Breaking English‘s latest single, album title track, the atmospheric and soulful “Breaking English” which features skittering drums, a sinuous bass line, blasts of bluesy guitar and a wailing chorus — and in some way, the composition nods at an incredible synthesis of the work of JOVM mainstay Nick Hakim, J. Dilla and Flying Lotus but with a soulful weariness and ache.

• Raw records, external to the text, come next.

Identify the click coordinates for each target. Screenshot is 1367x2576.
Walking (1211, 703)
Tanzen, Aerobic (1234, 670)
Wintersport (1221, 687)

New Audio: Rafiq Bhatia’s Atmospheric and Soulful New Single

Rafiq Bhatia is a Hickory, NC-born, New York-based composter, guitarist and producer of East African Indian descent. Before joining Ryan Lott and Ian Chang to expand renowned indie act Son Lux from a solo recording project to a fully fleshed out band, Bhatia released two critically applauded solo efforts — 2012’s Yes It Will and Strata. As a guitarist and producer, Bhatia has worked with an impressive and diverse array of artists including Olga Bell, Sam Dew, Marcus Gilmore, Billy Hart, Heems, Helado Negro, Vijay Iyer, Glenn Kotche, Valegir Sigurðsson, Moses Sumney, David Virelles, Lorde, Sufjan Stevens and others. Adding to a growing profile, he’s recored with the chamber ensembles International Contemporary Ensemble, JACK Quartet and Alarm Will Sound, and he’s had work appear on the soundtracks for the major motion pictures The Disappearance of Eleanor Rigby, Air, and Afflicted.  

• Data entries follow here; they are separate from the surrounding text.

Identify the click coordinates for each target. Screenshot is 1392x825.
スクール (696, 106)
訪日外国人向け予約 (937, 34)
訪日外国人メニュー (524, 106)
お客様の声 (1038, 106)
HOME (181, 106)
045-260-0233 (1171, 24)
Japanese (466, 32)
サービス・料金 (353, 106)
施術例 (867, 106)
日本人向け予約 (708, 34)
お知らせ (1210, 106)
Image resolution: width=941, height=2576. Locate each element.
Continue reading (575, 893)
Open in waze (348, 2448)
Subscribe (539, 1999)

Bhatia’s third solo album Breaking English is slated for an April 6, 2018 release through ANTI- Records, and the album reportedly finds the renowned composer, producer and guitarist, who has long been influenced by Jimi Hendrix, John Coltrane, Madlib, as well as mentors and collaborators Vijay Iyer and Billy Hart, meshing avant-garde jazz with textured and sculptured electronic composition and production. Because of his experience as a first-generation son of East African-born, Indian Muslim immigrant parents, who can trace their ancestry back to India, and the influence of mentors like Vijay Iyer and Billy Hart, Bhatia sees music as a way to actively shape and represent his own identity, not limited by anyone else’s prescribed perspective.  Interestingly, the album’s overall theme and its title were inspired by a 2008 trip to India that Bhatia took with his sister and parents — the first time he had ever seen the ancestral homeland. “We were driving towards the Taj Mahal, and noticed as we approached that there was an alarming number of signs advertising ‘Shooting Ranges.’ We grew increasingly curious and concerned about why these signs, which were written in English, were so prevalent — could they be targeted towards American tourists and their obsession with guns?” Bhatia recalled in press notes. “But eventually, we realized that ‘shooting’ was intended in the photographic sense. We had a good laugh about it, but then my dad turned to me quite seriously and asked ‘Eventually there will be likely more English speakers out here than there are in the West. At that point, who will get to decide what constitutes a proper use of English?'”

“’Breaking English’ is a ceremony of a song,” Bhatia continues. “Its central theme revealed itself to me in an improvised performance, fully formed, as though it had always existed. The cyclical form of the piece allows it to shed its skin and present itself anew in successive iterations, even as the core idea — or problem, or experience — stubbornly persists.”

Breaking English’s latest single, album title track, the atmospheric and soulful “Breaking English” which features skittering drums, a sinuous bass line, blasts of bluesy guitar and a wailing chorus — and in some way, the composition nods at an incredible synthesis of the work of JOVM mainstay Nick Hakim, J. Dilla and Flying Lotus but with a soulful weariness and ache.